* **What the exercise asks**: Character for character, reproduce every entry below.

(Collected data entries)

********************

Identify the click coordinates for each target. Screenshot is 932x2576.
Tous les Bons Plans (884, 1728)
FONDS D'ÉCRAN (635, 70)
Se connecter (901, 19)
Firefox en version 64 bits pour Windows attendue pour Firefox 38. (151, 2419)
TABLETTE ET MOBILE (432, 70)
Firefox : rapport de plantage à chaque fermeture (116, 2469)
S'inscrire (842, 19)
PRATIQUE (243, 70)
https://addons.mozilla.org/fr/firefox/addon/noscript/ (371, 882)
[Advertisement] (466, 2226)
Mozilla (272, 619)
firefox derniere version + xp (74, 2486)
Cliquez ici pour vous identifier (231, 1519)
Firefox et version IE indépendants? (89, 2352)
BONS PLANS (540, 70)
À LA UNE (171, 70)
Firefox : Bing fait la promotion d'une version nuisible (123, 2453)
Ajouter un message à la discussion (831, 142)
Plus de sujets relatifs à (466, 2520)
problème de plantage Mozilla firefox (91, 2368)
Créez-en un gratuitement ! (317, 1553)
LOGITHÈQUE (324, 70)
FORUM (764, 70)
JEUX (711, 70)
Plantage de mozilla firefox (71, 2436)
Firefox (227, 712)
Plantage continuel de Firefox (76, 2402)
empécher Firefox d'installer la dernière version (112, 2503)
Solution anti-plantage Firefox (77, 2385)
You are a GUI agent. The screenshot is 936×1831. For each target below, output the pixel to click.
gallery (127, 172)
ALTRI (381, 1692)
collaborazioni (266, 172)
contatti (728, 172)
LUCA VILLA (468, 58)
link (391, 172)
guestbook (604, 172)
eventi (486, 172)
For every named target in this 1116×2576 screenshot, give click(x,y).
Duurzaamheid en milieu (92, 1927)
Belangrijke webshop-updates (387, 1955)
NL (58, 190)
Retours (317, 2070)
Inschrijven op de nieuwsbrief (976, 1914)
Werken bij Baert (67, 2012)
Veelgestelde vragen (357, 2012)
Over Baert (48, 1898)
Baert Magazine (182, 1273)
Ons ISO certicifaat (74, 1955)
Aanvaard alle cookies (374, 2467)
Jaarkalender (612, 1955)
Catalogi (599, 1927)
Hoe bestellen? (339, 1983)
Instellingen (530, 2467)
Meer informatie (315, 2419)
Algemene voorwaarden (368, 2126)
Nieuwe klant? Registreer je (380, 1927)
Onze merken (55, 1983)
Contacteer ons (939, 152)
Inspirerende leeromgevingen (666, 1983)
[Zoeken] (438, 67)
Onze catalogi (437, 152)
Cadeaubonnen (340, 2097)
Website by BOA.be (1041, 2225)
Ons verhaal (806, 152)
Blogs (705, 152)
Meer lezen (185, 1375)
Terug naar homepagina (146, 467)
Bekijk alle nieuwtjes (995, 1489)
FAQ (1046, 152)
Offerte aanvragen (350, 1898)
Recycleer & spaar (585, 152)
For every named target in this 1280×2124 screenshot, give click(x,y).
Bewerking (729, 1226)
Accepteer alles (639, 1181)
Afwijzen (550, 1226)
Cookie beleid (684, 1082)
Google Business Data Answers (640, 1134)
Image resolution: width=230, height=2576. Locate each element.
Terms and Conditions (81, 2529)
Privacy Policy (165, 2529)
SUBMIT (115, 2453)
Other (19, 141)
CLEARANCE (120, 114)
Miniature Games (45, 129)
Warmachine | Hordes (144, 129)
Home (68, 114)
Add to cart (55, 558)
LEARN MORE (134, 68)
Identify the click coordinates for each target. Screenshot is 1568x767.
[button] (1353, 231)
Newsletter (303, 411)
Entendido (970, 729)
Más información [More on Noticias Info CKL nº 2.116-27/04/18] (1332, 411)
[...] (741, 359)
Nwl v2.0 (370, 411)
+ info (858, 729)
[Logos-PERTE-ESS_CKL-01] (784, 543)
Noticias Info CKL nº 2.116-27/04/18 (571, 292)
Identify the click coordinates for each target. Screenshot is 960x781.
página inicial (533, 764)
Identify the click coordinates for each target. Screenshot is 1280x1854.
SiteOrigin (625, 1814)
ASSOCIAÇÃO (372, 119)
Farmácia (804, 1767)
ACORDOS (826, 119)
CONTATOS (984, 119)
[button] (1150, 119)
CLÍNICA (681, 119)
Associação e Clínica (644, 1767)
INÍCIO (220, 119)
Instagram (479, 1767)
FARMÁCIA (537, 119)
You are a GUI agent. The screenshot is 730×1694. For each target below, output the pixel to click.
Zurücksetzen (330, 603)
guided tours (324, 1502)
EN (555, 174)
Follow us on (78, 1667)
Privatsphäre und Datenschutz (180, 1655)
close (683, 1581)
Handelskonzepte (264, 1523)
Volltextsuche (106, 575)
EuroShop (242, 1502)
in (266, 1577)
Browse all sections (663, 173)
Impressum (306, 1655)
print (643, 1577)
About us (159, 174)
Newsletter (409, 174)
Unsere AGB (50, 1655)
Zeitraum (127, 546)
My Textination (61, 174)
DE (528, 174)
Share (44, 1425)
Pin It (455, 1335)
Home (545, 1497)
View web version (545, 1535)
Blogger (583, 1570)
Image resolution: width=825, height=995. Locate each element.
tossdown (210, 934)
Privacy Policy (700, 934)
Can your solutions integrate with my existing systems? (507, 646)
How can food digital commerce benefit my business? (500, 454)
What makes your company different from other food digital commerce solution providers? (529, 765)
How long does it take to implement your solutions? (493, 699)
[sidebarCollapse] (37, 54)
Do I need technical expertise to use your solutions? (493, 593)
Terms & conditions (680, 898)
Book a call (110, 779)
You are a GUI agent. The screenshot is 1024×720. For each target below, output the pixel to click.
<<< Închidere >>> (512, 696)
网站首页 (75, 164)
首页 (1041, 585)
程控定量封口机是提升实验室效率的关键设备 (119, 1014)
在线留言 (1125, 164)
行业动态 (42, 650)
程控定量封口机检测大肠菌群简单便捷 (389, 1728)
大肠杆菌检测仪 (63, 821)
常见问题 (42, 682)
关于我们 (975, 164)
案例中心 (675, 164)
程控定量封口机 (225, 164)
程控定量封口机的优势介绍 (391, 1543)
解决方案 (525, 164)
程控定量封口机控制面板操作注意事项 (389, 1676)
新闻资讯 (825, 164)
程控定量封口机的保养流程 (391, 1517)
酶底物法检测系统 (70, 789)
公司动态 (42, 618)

********************

* **Reply**:
Identify the click coordinates for each target. Screenshot is 932x2576.
Tous les Bons Plans (884, 1728)
FONDS D'ÉCRAN (635, 70)
Se connecter (901, 19)
Firefox en version 64 bits pour Windows attendue pour Firefox 38. (151, 2419)
TABLETTE ET MOBILE (432, 70)
Firefox : rapport de plantage à chaque fermeture (116, 2469)
S'inscrire (842, 19)
PRATIQUE (243, 70)
https://addons.mozilla.org/fr/firefox/addon/noscript/ (371, 882)
[Advertisement] (466, 2226)
Mozilla (272, 619)
firefox derniere version + xp (74, 2486)
Cliquez ici pour vous identifier (231, 1519)
Firefox et version IE indépendants? (89, 2352)
BONS PLANS (540, 70)
À LA UNE (171, 70)
Firefox : Bing fait la promotion d'une version nuisible (123, 2453)
Ajouter un message à la discussion (831, 142)
Plus de sujets relatifs à (466, 2520)
problème de plantage Mozilla firefox (91, 2368)
Créez-en un gratuitement ! (317, 1553)
LOGITHÈQUE (324, 70)
FORUM (764, 70)
JEUX (711, 70)
Plantage de mozilla firefox (71, 2436)
Firefox (227, 712)
Plantage continuel de Firefox (76, 2402)
empécher Firefox d'installer la dernière version (112, 2503)
Solution anti-plantage Firefox (77, 2385)
You are a GUI agent. The screenshot is 936×1831. For each target below, output the pixel to click.
gallery (127, 172)
ALTRI (381, 1692)
collaborazioni (266, 172)
contatti (728, 172)
LUCA VILLA (468, 58)
link (391, 172)
guestbook (604, 172)
eventi (486, 172)
For every named target in this 1116×2576 screenshot, give click(x,y).
Duurzaamheid en milieu (92, 1927)
Belangrijke webshop-updates (387, 1955)
NL (58, 190)
Retours (317, 2070)
Inschrijven op de nieuwsbrief (976, 1914)
Werken bij Baert (67, 2012)
Veelgestelde vragen (357, 2012)
Over Baert (48, 1898)
Baert Magazine (182, 1273)
Ons ISO certicifaat (74, 1955)
Aanvaard alle cookies (374, 2467)
Jaarkalender (612, 1955)
Catalogi (599, 1927)
Hoe bestellen? (339, 1983)
Instellingen (530, 2467)
Meer informatie (315, 2419)
Algemene voorwaarden (368, 2126)
Nieuwe klant? Registreer je (380, 1927)
Onze merken (55, 1983)
Contacteer ons (939, 152)
Inspirerende leeromgevingen (666, 1983)
[Zoeken] (438, 67)
Onze catalogi (437, 152)
Cadeaubonnen (340, 2097)
Website by BOA.be (1041, 2225)
Ons verhaal (806, 152)
Blogs (705, 152)
Meer lezen (185, 1375)
Terug naar homepagina (146, 467)
Bekijk alle nieuwtjes (995, 1489)
FAQ (1046, 152)
Offerte aanvragen (350, 1898)
Recycleer & spaar (585, 152)
For every named target in this 1280×2124 screenshot, give click(x,y).
Bewerking (729, 1226)
Accepteer alles (639, 1181)
Afwijzen (550, 1226)
Cookie beleid (684, 1082)
Google Business Data Answers (640, 1134)
Image resolution: width=230, height=2576. Locate each element.
Terms and Conditions (81, 2529)
Privacy Policy (165, 2529)
SUBMIT (115, 2453)
Other (19, 141)
CLEARANCE (120, 114)
Miniature Games (45, 129)
Warmachine | Hordes (144, 129)
Home (68, 114)
Add to cart (55, 558)
LEARN MORE (134, 68)
Identify the click coordinates for each target. Screenshot is 1568x767.
[button] (1353, 231)
Newsletter (303, 411)
Entendido (970, 729)
Más información [More on Noticias Info CKL nº 2.116-27/04/18] (1332, 411)
[...] (741, 359)
Nwl v2.0 (370, 411)
+ info (858, 729)
[Logos-PERTE-ESS_CKL-01] (784, 543)
Noticias Info CKL nº 2.116-27/04/18 (571, 292)
Identify the click coordinates for each target. Screenshot is 960x781.
página inicial (533, 764)
Identify the click coordinates for each target. Screenshot is 1280x1854.
SiteOrigin (625, 1814)
ASSOCIAÇÃO (372, 119)
Farmácia (804, 1767)
ACORDOS (826, 119)
CONTATOS (984, 119)
[button] (1150, 119)
CLÍNICA (681, 119)
Associação e Clínica (644, 1767)
INÍCIO (220, 119)
Instagram (479, 1767)
FARMÁCIA (537, 119)
You are a GUI agent. The screenshot is 730×1694. For each target below, output the pixel to click.
Zurücksetzen (330, 603)
guided tours (324, 1502)
EN (555, 174)
Follow us on (78, 1667)
Privatsphäre und Datenschutz (180, 1655)
close (683, 1581)
Handelskonzepte (264, 1523)
Volltextsuche (106, 575)
EuroShop (242, 1502)
in (266, 1577)
Browse all sections (663, 173)
Impressum (306, 1655)
print (643, 1577)
About us (159, 174)
Newsletter (409, 174)
Unsere AGB (50, 1655)
Zeitraum (127, 546)
My Textination (61, 174)
DE (528, 174)
Share (44, 1425)
Pin It (455, 1335)
Home (545, 1497)
View web version (545, 1535)
Blogger (583, 1570)
Image resolution: width=825, height=995. Locate each element.
tossdown (210, 934)
Privacy Policy (700, 934)
Can your solutions integrate with my existing systems? (507, 646)
How can food digital commerce benefit my business? (500, 454)
What makes your company different from other food digital commerce solution providers? (529, 765)
How long does it take to implement your solutions? (493, 699)
[sidebarCollapse] (37, 54)
Do I need technical expertise to use your solutions? (493, 593)
Terms & conditions (680, 898)
Book a call (110, 779)
You are a GUI agent. The screenshot is 1024×720. For each target below, output the pixel to click.
<<< Închidere >>> (512, 696)
网站首页 (75, 164)
首页 (1041, 585)
程控定量封口机是提升实验室效率的关键设备 (119, 1014)
在线留言 (1125, 164)
行业动态 (42, 650)
程控定量封口机检测大肠菌群简单便捷 (389, 1728)
大肠杆菌检测仪 (63, 821)
常见问题 (42, 682)
关于我们 (975, 164)
案例中心 (675, 164)
程控定量封口机 (225, 164)
程控定量封口机的优势介绍 (391, 1543)
解决方案 (525, 164)
程控定量封口机控制面板操作注意事项 (389, 1676)
新闻资讯 (825, 164)
程控定量封口机的保养流程 (391, 1517)
酶底物法检测系统 (70, 789)
公司动态 (42, 618)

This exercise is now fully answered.